FRANKFURT (Reuters) - The German government is in talks with oil and gas producer Wintershall Dea after a media report that the company's Russian gas condensate production helps support the Russian war effort against Ukraine, a spokesperson said.
The German government spokesperson declined to comment on details of the media report in a regular government news conference on Monday but said Berlin was in talks with Wintershall.
The spokesperson added that Germany stood by Ukraine.
Asked for a comment, Wintershall Dea has pointed to its statement on Friday saying it rejected the accusations and reserved the right to consider legal action.
German magazine Spiegel and public broadcaster ZDF had reported on Friday that their investigations had shown that gas condensate produced in Russia by joint ventures between Wintershall Dea and Gazprom was processed into jet fuel, among other uses.
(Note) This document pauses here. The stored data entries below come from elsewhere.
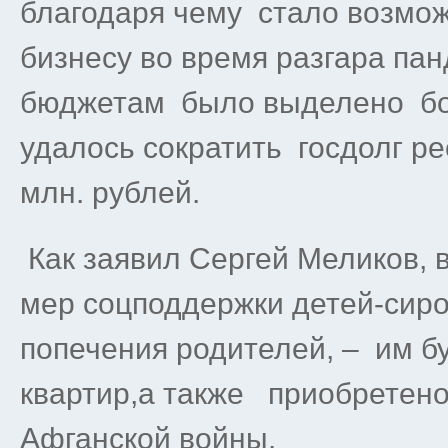
благодаря чему стало возмо
бизнесу во время разгара п
бюджетам было выделено бол
удалось сократить госдолг ре
млн. рублей.
Как заявил Сергей Меликов, 
мер соцподдержки детей-сиро
попечения родителей, – им б
квартир,а также приобретено
Афганской войны.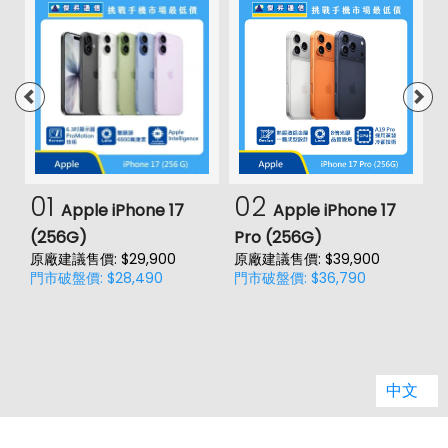
01
02
Apple iPhone 17
Apple iPhone 17
(256G)
Pro (256G)
(
原廠建議售價: $29,900
原廠建議售價: $39,900
原
門市破盤價: $28,490
門市破盤價: $36,790
門
中文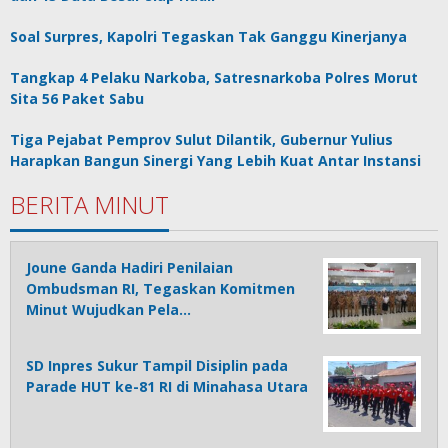
Soal Surpres, Kapolri Tegaskan Tak Ganggu Kinerjanya
Tangkap 4 Pelaku Narkoba, Satresnarkoba Polres Morut
Sita 56 Paket Sabu
Tiga Pejabat Pemprov Sulut Dilantik, Gubernur Yulius
Harapkan Bangun Sinergi Yang Lebih Kuat Antar Instansi
BERITA MINUT
Joune Ganda Hadiri Penilaian
Ombudsman RI, Tegaskan Komitmen
Minut Wujudkan Pela…
SD Inpres Sukur Tampil Disiplin pada
Parade HUT ke-81 RI di Minahasa Utara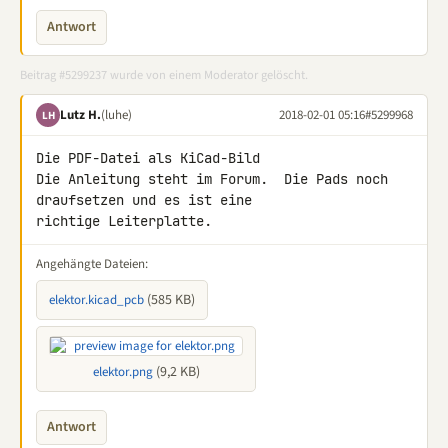
Antwort
Beitrag #5299237 wurde von einem Moderator gelöscht.
Lutz H.
(luhe)
2018-02-01 05:16
#5299968
LH
Die PDF-Datei als KiCad-Bild

Die Anleitung steht im Forum.  Die Pads noch 
draufsetzen und es ist eine 

richtige Leiterplatte.
Angehängte Dateien:
(585 KB)
elektor.kicad_pcb
(9,2 KB)
elektor.png
Antwort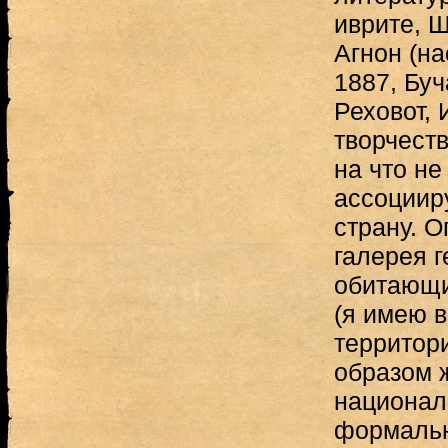
иврите, 
Агнон (на
1887, Буч
Реховот, 
творчест
на что не
ассоциир
страну. О
галерея г
обитающи
(я имею в
территор
образом 
национал
формальн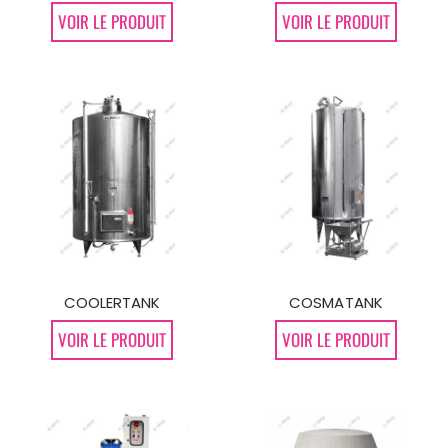
VOIR LE PRODUIT
VOIR LE PRODUIT
COOLERTANK
COSMATANK
VOIR LE PRODUIT
VOIR LE PRODUIT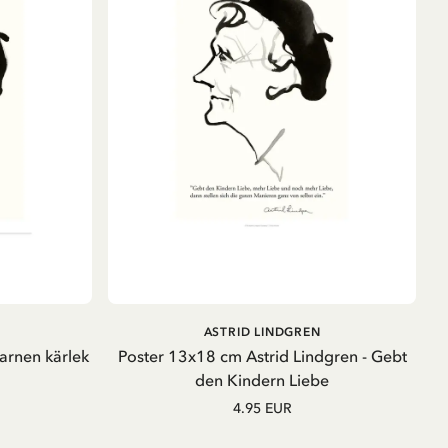
B
IN DEN WARENKORB
ASTRID LINDGREN
barnen kärlek
Poster 13x18 cm Astrid Lindgren - Gebt
den Kindern Liebe
4.95 EUR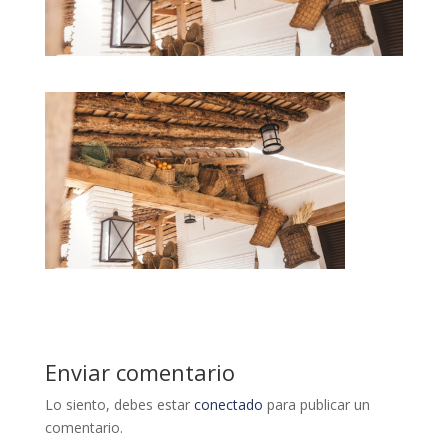
Enviar comentario
Lo siento, debes estar
conectado
para publicar un
comentario.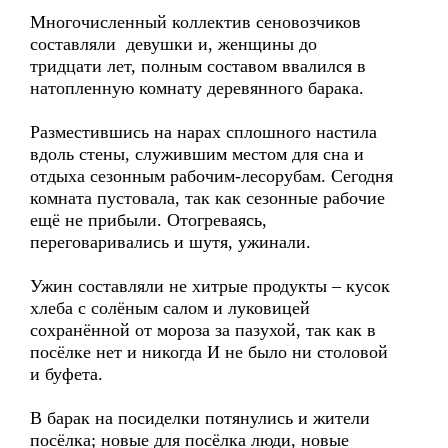
Многочисленный коллектив сеновозчиков
составляли девушки и, женщины до
тридцати лет, полным составом ввалился в
натопленную комнату деревянного барака.
Разместившись на нарах сплошного настила
вдоль стены, служившим местом для сна и
отдыха сезонным рабочим-лесорубам. Сегодня
комната пустовала, так как сезонные рабочие
ещё не прибыли. Отогреваясь,
переговаривались и шутя, ужинали.
Ужин составляли не хитрые продукты – кусок
хлеба с солёным салом и луковицей
сохранённой от мороза за пазухой, так как в
посёлке нет и никогда И не было ни столовой
и буфета.
В барак на посиделки потянулись и жители
посёлка; новые для посёлка люди, новые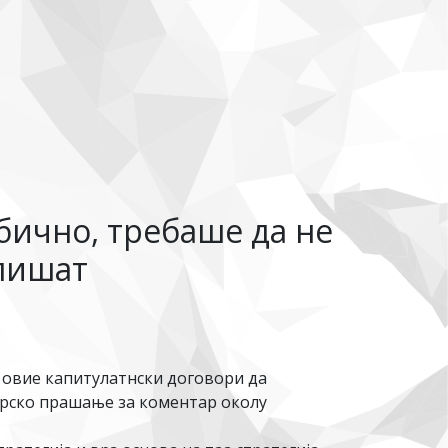
бично, требаше да не
тпишат
 овие капитулатнски договори да
арско прашање за коментар околу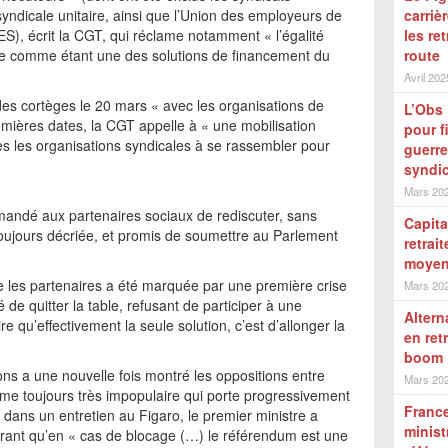
syndicale unitaire, ainsi que l’Union des employeurs de
carriè
DES), écrit la CGT, qui réclame notamment « l’égalité
les re
rale comme étant une des solutions de financement du
route
Avril 202
des cortèges le 20 mars « avec les organisations de
L’Obs 
emières dates, la CGT appelle à « une mobilisation
pour f
tes les organisations syndicales à se rassembler pour
guerre
syndic
Mars 20
emandé aux partenaires sociaux de rediscuter, sans
Capita
toujours décriée, et promis de soumettre au Parlement
retrait
moyen 
e les partenaires a été marquée par une première crise
Mars 20
de quitter la table, refusant de participer à une
Altern
re qu’effectivement la seule solution, c’est d’allonger la
en ret
boom
ns a une nouvelle fois montré les oppositions entre
Mars 20
orme toujours très impopulaire qui porte progressivement
France
, dans un entretien au Figaro, le premier ministre a
minist
urant qu’en « cas de blocage (…) le référendum est une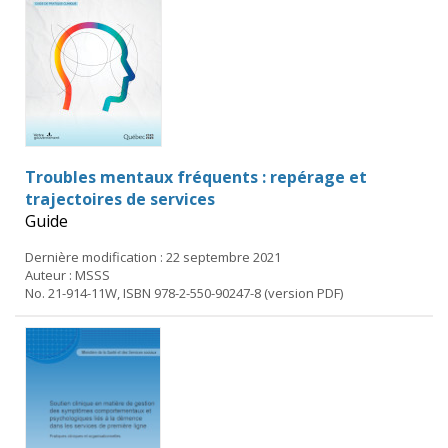
Troubles mentaux fréquents : repérage et
trajectoires de services
Guide
Dernière modification : 22 septembre 2021
Auteur : MSSS
No. 21-914-11W, ISBN 978-2-550-90247-8 (version PDF)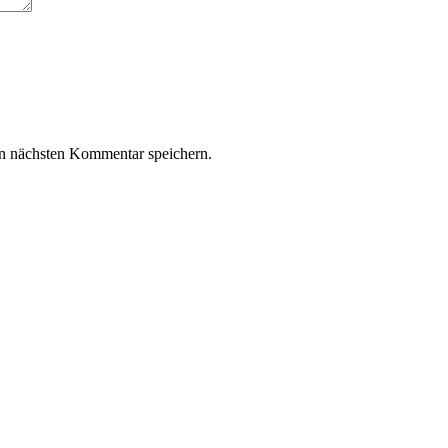
n nächsten Kommentar speichern.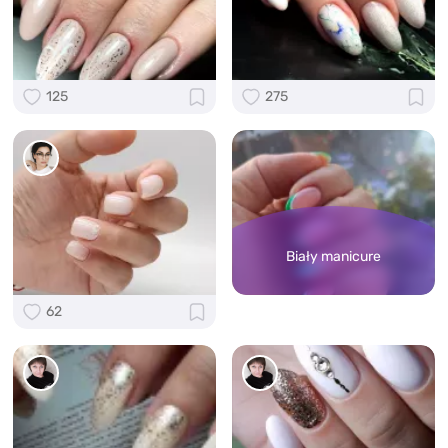
125
275
Biały manicure
62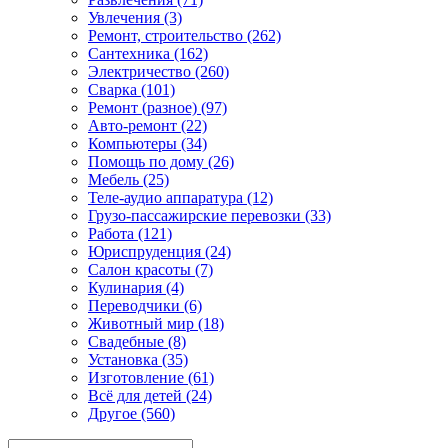
Увлечения (3)
Ремонт, строительство (262)
Сантехника (162)
Электричество (260)
Сварка (101)
Ремонт (разное) (97)
Авто-ремонт (22)
Компьютеры (34)
Помощь по дому (26)
Мебель (25)
Теле-аудио аппаратура (12)
Грузо-пассажирские перевозки (33)
Работа (121)
Юриспруденция (24)
Салон красоты (7)
Кулинария (4)
Переводчики (6)
Животный мир (18)
Свадебные (8)
Установка (35)
Изготовление (61)
Всё для детей (24)
Другое (560)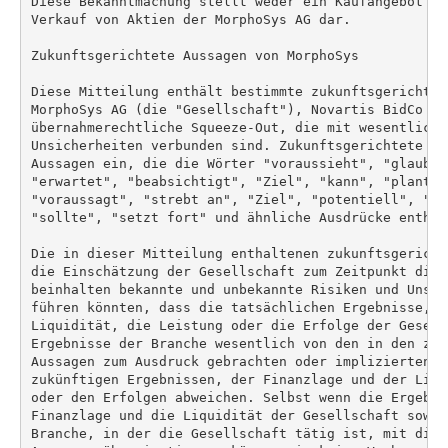
Diese Bekanntmachung stellt weder ein Kaufangebot no
Verkauf von Aktien der MorphoSys AG dar.

Zukunftsgerichtete Aussagen von MorphoSys

Diese Mitteilung enthält bestimmte zukunftsgerichtet
MorphoSys AG (die "Gesellschaft"), Novartis BidCo Ge
übernahmerechtliche Squeeze-Out, die mit wesentliche
Unsicherheiten verbunden sind. Zukunftsgerichtete Au
Aussagen ein, die die Wörter "voraussieht", "glaubt"
"erwartet", "beabsichtigt", "Ziel", "kann", "plant",
"voraussagt", "strebt an", "Ziel", "potentiell", "wi
"sollte", "setzt fort" und ähnliche Ausdrücke enthalt
Die in dieser Mitteilung enthaltenen zukunftsgericht
die Einschätzung der Gesellschaft zum Zeitpunkt dies
beinhalten bekannte und unbekannte Risiken und Unsic
führen könnten, dass die tatsächlichen Ergebnisse, d
Liquidität, die Leistung oder die Erfolge der Gesell
Ergebnisse der Branche wesentlich von den in den zuk
Aussagen zum Ausdruck gebrachten oder implizierten h
zukünftigen Ergebnissen, der Finanzlage und der Liqu
oder den Erfolgen abweichen. Selbst wenn die Ergebni
Finanzlage und die Liquidität der Gesellschaft sowie
Branche, in der die Gesellschaft tätig ist, mit dies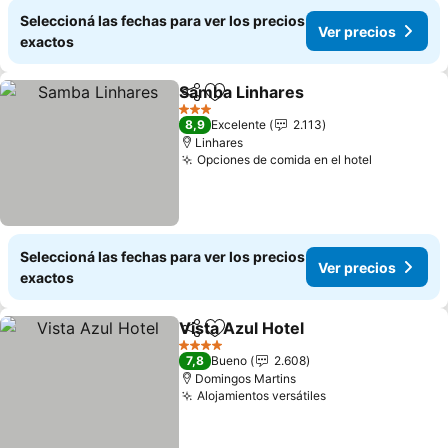
Seleccioná las fechas para ver los precios
Ver precios
exactos
Samba Linhares
Compartir
Añadir a favoritos
Ver precio
3 Estrellas
8,9
Excelente
2.113
Linhares
Opciones de comida en el hotel
Ver preci
Seleccioná las fechas para ver los precios
Ver precios
exactos
Vista Azul Hotel
Compartir
Añadir a favoritos
Ver precio
4 Estrellas
7,8
Bueno
2.608
Domingos Martins
Alojamientos versátiles
Ver precios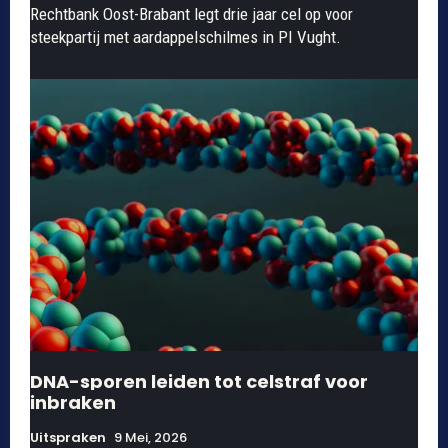
Rechtbank Oost-Brabant legt drie jaar cel op voor
steekpartij met aardappelschilmes in PI Vught.
DNA-sporen leiden tot celstraf voor
inbraken
Uitspraken
9 Mei, 2026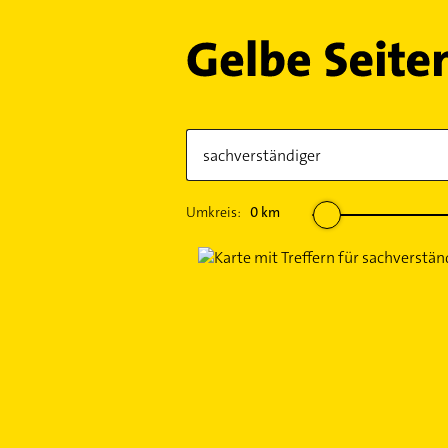
Umkreis:
0
km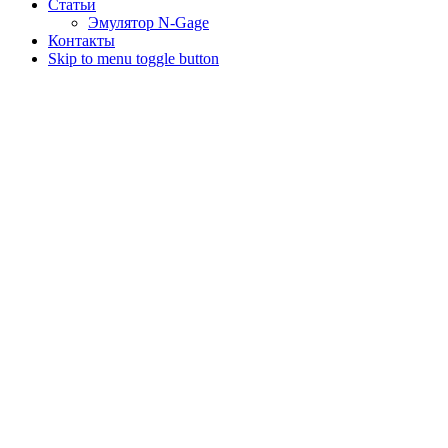
Статьи
Эмулятор N-Gage
Контакты
Skip to menu toggle button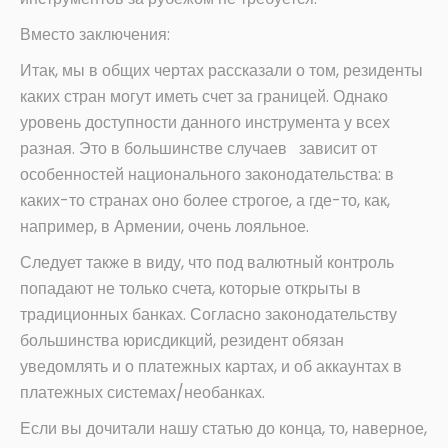
Вместо заключения:
Итак, мы в общих чертах рассказали о том, резиденты
каких стран могут иметь счет за границей. Однако
уровень доступности данного инструмента у всех
разная. Это в большинстве случаев зависит от
особенностей национального законодательства: в
каких-то странах оно более строгое, а где-то, как,
например, в Армении, очень лояльное.
Следует также в виду, что под валютный контроль
попадают не только счета, которые открыты в
традиционных банках. Согласно законодательству
большинства юрисдикций, резидент обязан
уведомлять и о платежных картах, и об аккаунтах в
платежных системах/необанках.
Если вы дочитали нашу статью до конца, то, наверное,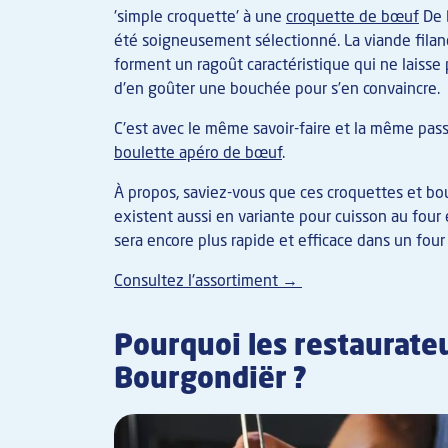
'simple croquette' à une
croquette de bœuf
De 
été soigneusement sélectionné. La viande filand
forment un ragoût caractéristique qui ne laisse p
d'en goûter une bouchée pour s’en convaincre.
C'est avec le même savoir-faire et la même pas
boulette apéro de bœuf
.
À propos, saviez-vous que ces croquettes et b
existent aussi en variante pour cuisson au four e
sera encore plus rapide et efficace dans un four
Consultez l'assortiment →
Pourquoi les restaurateu
Bourgondiër ?
Image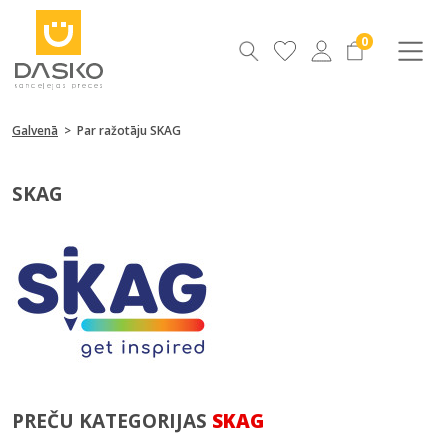
0
Galvenā
>
Par ražotāju SKAG
SKAG
PREČU KATEGORIJAS
SKAG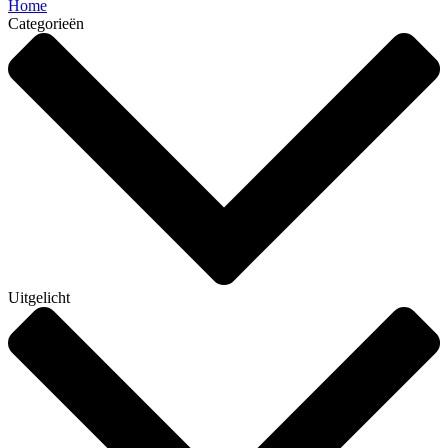
Home
Categorieën
Uitgelicht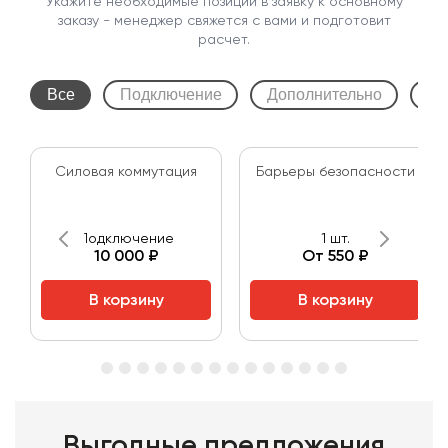
Укажите необходимые позиции в заявку к основному
заказу - менеджер свяжется с вами и подготовит
расчет.
Все
Подключение
Дополнительно
Бр
Cиловая коммутация
Барьеры безопасности
Подключение
1 шт.
10 000 ₽
От 550 ₽
В корзину
В корзину
Выгодные предложения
Citing a military expert, the outlets said the jet fuel delivered by Wintershall Dea to Gazprom could be used for military purposes.
"The accusation that condensate from the Achimov formation, which Wintershall Dea is involved in producing via joint ventures, is being used directly or conceivably even indirectly for the war of aggression is dishonest and untenable," Wintershall Chief Executive Mario Mehren said in its statement.
After Russia's invasion of Ukraine on Feb. 24, Wintershall Dea said it had stopped all new exploration projects and written off its participation in the Nord Stream 2 pipeline, but could not simply abandon its assets - while being unable to access the profit - as that would be a free gift to the Kremlin.
Leaving Russia was legally difficult as disposing of shares in companies there required Russian government approval, Mehren said in the note.
Wintershall Dea had no influence over gas and condensate deliveries from two joint ventures, Achimgaz and Achim Development, to Gazprom, but they were marketed mostly for petrochemical applications, it said.
The third joint venture, Severneftegazprom, does not produce gas condensate, it added.